++++ Data to process
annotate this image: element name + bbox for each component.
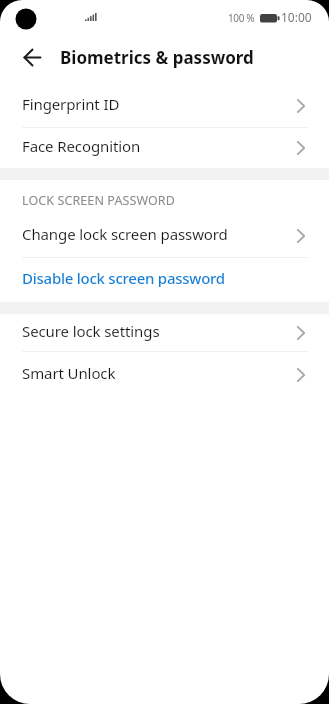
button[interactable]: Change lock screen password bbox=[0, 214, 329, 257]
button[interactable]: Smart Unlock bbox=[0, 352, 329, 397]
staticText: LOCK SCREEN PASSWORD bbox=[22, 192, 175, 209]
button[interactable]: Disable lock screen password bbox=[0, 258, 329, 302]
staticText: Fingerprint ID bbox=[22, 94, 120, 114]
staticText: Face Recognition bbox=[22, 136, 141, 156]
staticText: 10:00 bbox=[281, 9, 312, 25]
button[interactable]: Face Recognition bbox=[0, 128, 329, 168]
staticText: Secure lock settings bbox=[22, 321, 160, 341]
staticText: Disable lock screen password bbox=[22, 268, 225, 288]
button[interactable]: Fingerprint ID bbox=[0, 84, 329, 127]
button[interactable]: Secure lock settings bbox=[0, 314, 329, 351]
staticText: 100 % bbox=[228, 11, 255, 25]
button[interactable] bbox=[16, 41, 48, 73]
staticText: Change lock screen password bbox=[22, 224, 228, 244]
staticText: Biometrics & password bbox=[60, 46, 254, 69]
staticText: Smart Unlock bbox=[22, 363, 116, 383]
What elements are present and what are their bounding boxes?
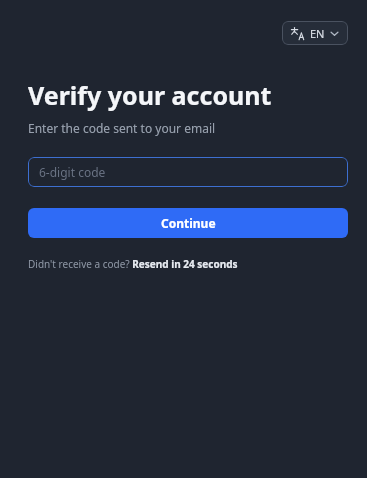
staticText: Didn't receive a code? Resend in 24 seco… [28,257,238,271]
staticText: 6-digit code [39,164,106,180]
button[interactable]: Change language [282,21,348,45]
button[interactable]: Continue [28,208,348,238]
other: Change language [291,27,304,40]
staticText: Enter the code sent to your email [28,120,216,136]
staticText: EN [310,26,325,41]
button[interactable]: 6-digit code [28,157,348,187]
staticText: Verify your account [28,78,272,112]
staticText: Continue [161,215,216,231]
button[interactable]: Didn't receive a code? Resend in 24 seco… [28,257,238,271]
++++++++
++++ Data to process
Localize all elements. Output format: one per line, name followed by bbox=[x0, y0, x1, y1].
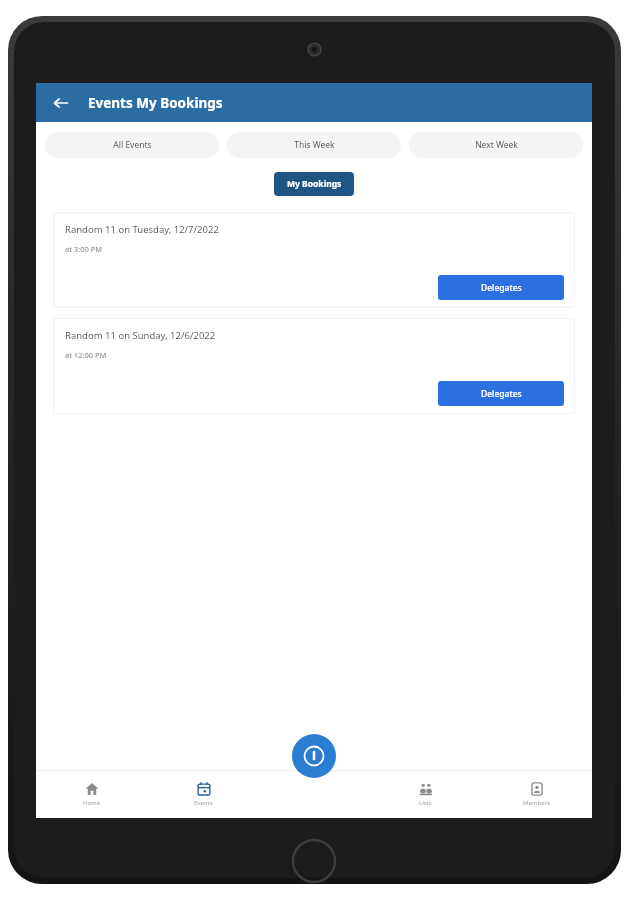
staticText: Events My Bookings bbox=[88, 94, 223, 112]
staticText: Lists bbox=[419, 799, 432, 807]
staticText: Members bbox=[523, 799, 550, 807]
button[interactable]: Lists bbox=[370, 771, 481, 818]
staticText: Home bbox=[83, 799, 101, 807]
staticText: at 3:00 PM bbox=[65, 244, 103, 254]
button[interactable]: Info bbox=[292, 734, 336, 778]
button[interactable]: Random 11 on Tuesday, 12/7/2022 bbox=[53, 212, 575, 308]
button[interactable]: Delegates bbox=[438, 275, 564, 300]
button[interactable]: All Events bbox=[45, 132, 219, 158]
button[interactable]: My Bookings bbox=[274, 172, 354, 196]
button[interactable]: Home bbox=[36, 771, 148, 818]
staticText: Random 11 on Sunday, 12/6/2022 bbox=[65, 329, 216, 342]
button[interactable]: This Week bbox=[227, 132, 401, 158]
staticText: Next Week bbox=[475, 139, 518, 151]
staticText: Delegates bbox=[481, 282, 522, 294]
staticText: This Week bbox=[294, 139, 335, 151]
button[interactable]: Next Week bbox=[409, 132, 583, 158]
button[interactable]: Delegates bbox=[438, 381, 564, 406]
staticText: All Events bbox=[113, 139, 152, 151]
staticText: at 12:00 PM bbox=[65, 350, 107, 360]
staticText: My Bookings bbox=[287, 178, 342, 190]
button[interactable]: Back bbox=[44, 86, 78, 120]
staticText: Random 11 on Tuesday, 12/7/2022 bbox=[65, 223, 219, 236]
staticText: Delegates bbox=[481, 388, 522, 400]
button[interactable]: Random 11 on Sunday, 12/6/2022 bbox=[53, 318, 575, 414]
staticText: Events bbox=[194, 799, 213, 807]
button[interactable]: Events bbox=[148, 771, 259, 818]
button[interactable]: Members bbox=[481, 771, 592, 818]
++++++++
### [Task requirements]
Check the listing above for "Recognition". Show every line where it turns up.

### [Task output]
staticText: Face Recognition bbox=[22, 136, 141, 156]
button[interactable]: Face Recognition bbox=[0, 128, 329, 168]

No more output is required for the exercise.